Parents often ignore the warning on the box – and that’s only if they are the ones buying the game in the first place. Young adults can and do purchase the games on their own, without their parents’ consent or knowledge. The real question is if young adults are playing these violent video games when they’re not technically supposed to be playing them, are there negative effects of the violent and mature gameplay?
A History of Violence in Video Games
The belief that the violence in video games can, in turn, create violent tendencies in gamers themselves is not a new one. Parents have questioned the potential negative effects of violent video games on their children since the 1990s. Studies show, however, that aggression caused by video games is generally due to frustration over game mechanics, and not the violence itself.
Further studies show that there is no direct correlation between aggression or violence in individuals and violence in video games. In fact, while violence in video games has certainly increased, the number of young offenders has actually decreased considerably in recent years.

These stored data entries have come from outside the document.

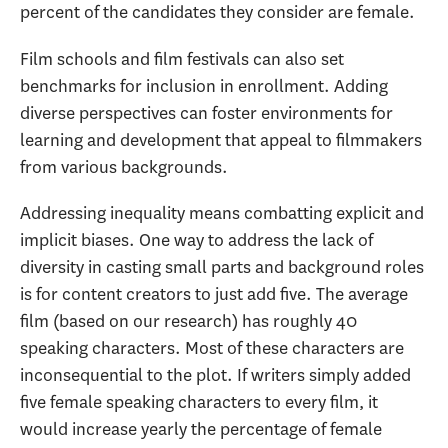
percent of the candidates they consider are female.
Film schools and film festivals can also set
benchmarks for inclusion in enrollment. Adding
diverse perspectives can foster environments for
learning and development that appeal to filmmakers
from various backgrounds.
Addressing inequality means combatting explicit and
implicit biases. One way to address the lack of
diversity in casting small parts and background roles
is for content creators to just add five. The average
film (based on our research) has roughly 40
speaking characters. Most of these characters are
inconsequential to the plot. If writers simply added
five female speaking characters to every film, it
would increase yearly the percentage of female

Gamers and scientists have repeatedly attempted to quell parental fears about video game violence causing real-world violence, but this reassurance seems to have fallen on deaf ears. The trouble with this myth is that parents still believe it, giving video games, in general, a pretty bad rap.
Video Games Aren’t all Blood and Gore
There are many games with violence to varying degrees, but there are just as many games that have none at all. Turn-based strategy games, such as the Civilization series, teach history, strategy, and mathematical skills, all without blood spatter or gore. There are also many story rich games that encourage strategic thinking and world exploration, such as the well-received What Remains of Edith Finch.
Young people may be missing out on the valuable education and skill building that could aid them as adults by being kept from these beneficial games. Many parents don’t realize that video games are actually a vast and varied market. Not all games are cut from the same cloth, after all, and video games can even help young people increase their productivity, confidence, and problem-solving abilities.
Jane McGonigal, the author of Reality is Broken, says that through the virtual world of video games, we can find happiness and confidence in our abilities in ways that reality doesn’t nurture. She says that video games can actually make the world a better place if we can only apply ourselves to reality in the same way we do in video games:
“I see a future in which games once again are explicitly designed to improve quality of life, to prevent suffering, and to create real, widespread happiness.”
Violent Video Games: Not a Clean Cut Issue
Video games can not only provide endless hours of entertainment, they can also be a beneficial and safe activity for children and teens – and, adults, for that matter. Despite concerns that violence in video games can lead to aggression, playing video games can actually increase productivity, nurture social relationships, and help young people learn. Even if your children are playing violent video games, there is no evidence to support that playing those games will lead to real-world aggression.
Through video games, we can find worthy heroes to look up to and can learn to value our own skills and talents. We can even apply those skills in the real world. We can be heroes, too.
With so many benefits from playing a variety of video games, gamers can only hope that the negative stigma will soon be extinct and that gamers everywhere can continue to enjoy this great – and fun – activity without public scorn or judgment.